Exercising in the evening is not good for sleep whilst lack of sleep will pile on the pounds… All true or an old wives’ tale? Take our sleep quiz and get ready to bust some ingrained, but popular sleep myths!
Regardless of the length, naps affect our night sleep in some way or another.
You can exercise a few hours before bedtime without it affecting your sleep.
The blue light emitted from screens does not really make it harder to fall asleep.
The more sleep someone gets, the better.
Among other attributes, a “good sleeper” has the ability to fall asleep anywhere and at any time.
Getting too little sleep may impact weight.
Remembering dreams is a sign of a good night’s sleep.
You can catch up on lost sleep on the weekends.
Teenagers need more sleep than adults.
You should never wake up a sleepwalker because there’s a risk of health complications.
False. Most research confirms that daytime naps do not have a substantial negative impact on sleep, despite sleep hygiene recommendations to avoid naps. Moreover, the nap duration seems to have limited effects on the relationship between napping and sleep. So, take a break and enjoy the benefits of a power nap for your energy levels, attention and performance!
True. According to a recent study analyzing 150,000 nights of data, moderate to vigorous activity in the 3 hours before bedtime is unrelated to sleep quality, and is instead linked to slightly longer sleep and early sleep onset. This means, the “too late for working out” excuse doesn’t fly anymore!
True. The latest research suggests that the use of the “Night shift” filter on your phone doesn’t really make a difference to your sleep, and that screenlight exposure doesn’t affect that much the time to fall asleep as believed before.
False. Sleep duration is important but sleep quality is the other essential factor to consider. A recent study found that the best amount of sleep is around 7 hours – meaning more isn’t necessarily better. Sleeping too much (also called hypersomnia) or excessive daytime sleepiness can be as bad as sleep deprivation and is frequently linked to different medical conditions, including diabetes and cardiovascular diseases.
False. Being able to fall asleep anywhere at any time is usually a symptom of chronic sleep restriction, an underlying sleep disorder (sleep apnea, narcolepsy…) or disorders linked to the circadian rhythm (for example, jet lag). Instead of focusing too much on being able to fall asleep anytime and anywhere, a proficient sleeper should try to keep to a regular sleep schedule that improves sleep quality that makes them feel great.
True. The amount of sleep an individual gets affects the hormones ghrelin and leptin, which control the feelings of hunger and satiation, respectively. Reduced leptin and elevated ghrelin have been reported in large population samples with sleep deprivation as well as an increased Body Mass Index (BMI). The changes in these hormones after shorter sleep durations are likely to increase appetite and may therefore as a consequence, lead to weight gain.
False. There’s no correlation between the ability to remember dreams and good sleep. Dreaming is the opposite of focused, intentional thinking and learning, hence dreams are likely more easily forgotten.
Of course, there are dreams that will always stand out, you may even remember some vivid ones dating back several years. But on the whole, as dreams are created when the brain is ‘off-guard’, they will not stay with you for long. Keeping a journal or dream diary by your bed and noting down fragments of your dream as soon as you wake up, is your best bet for remembering them.

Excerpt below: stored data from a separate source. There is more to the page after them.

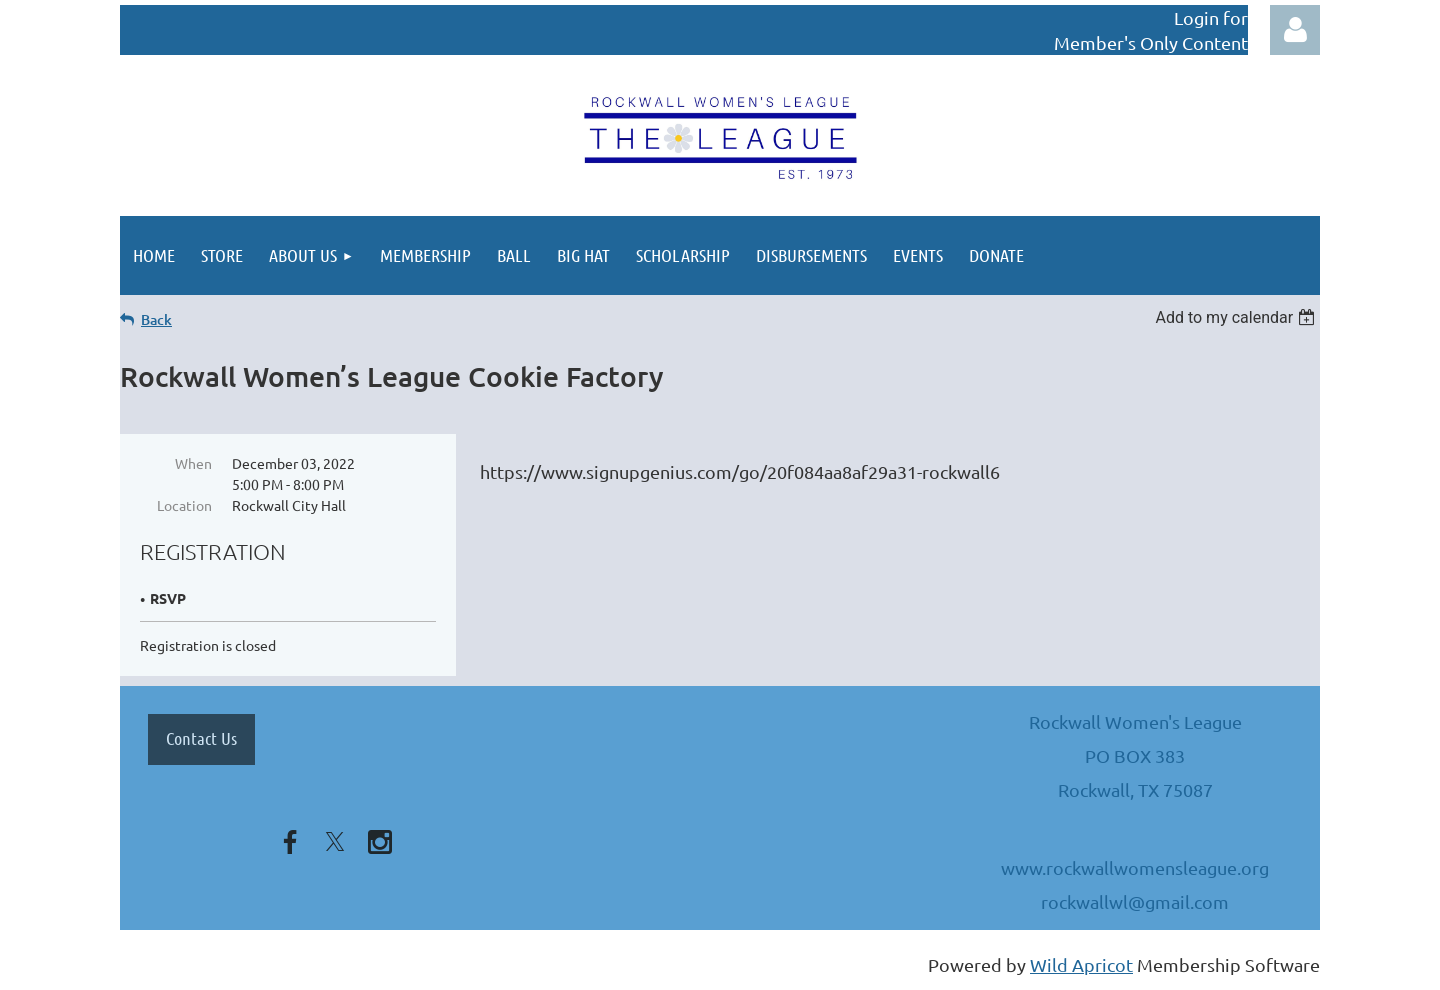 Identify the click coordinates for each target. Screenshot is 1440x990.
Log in (1295, 30)
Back (156, 319)
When (193, 463)
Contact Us (201, 738)
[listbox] (1237, 317)
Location (184, 505)
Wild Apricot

False. One may feel better in the short term after catching up on extra sleep during the weekend. However, research shows that it may take more than a week to fully recover from prolonged sleep loss. It requires regularity over the 7-day week and not only ‘catching up’ on weekends to make a sustained difference and counteract the impact of insufficient sleep (also referred to as sleep debt).
True. While individual differences always need to be taken into account, most teenagers (aged between 13-18) need a little over 9 hours of sleep to optimally perform.
As the teenage brain and body develop – quality sleep plays a crucial part in facilitating this process. Moreover, if teenagers stay up late it is not always simply a matter of choice – their body clocks start to naturally shift because of the different biological changes, many becoming night owls for prolonged periods of time as a result.
False. Waking up a sleepwalker is not going to hurt their health or even kill them. However, some experts discourage it, as it can make them feel confused, disoriented and distressed. The best thing to do is to watch over them and lead them back to bed so that they don’t hurt themselves or others. They will remain asleep and will not remember anything when they wake up.
Spotting sleep myths to promote better sleep habits
Being able to separate fact from fiction with regards to sleep is an important step in promoting better sleep habits and by doing so improving your sleep and overall health. We hope the quiz has helped debunk some of the more popular sleep myths out there and that in the process you’ve picked up some helpful facts on sleep to help create new, sustainable sleep habits.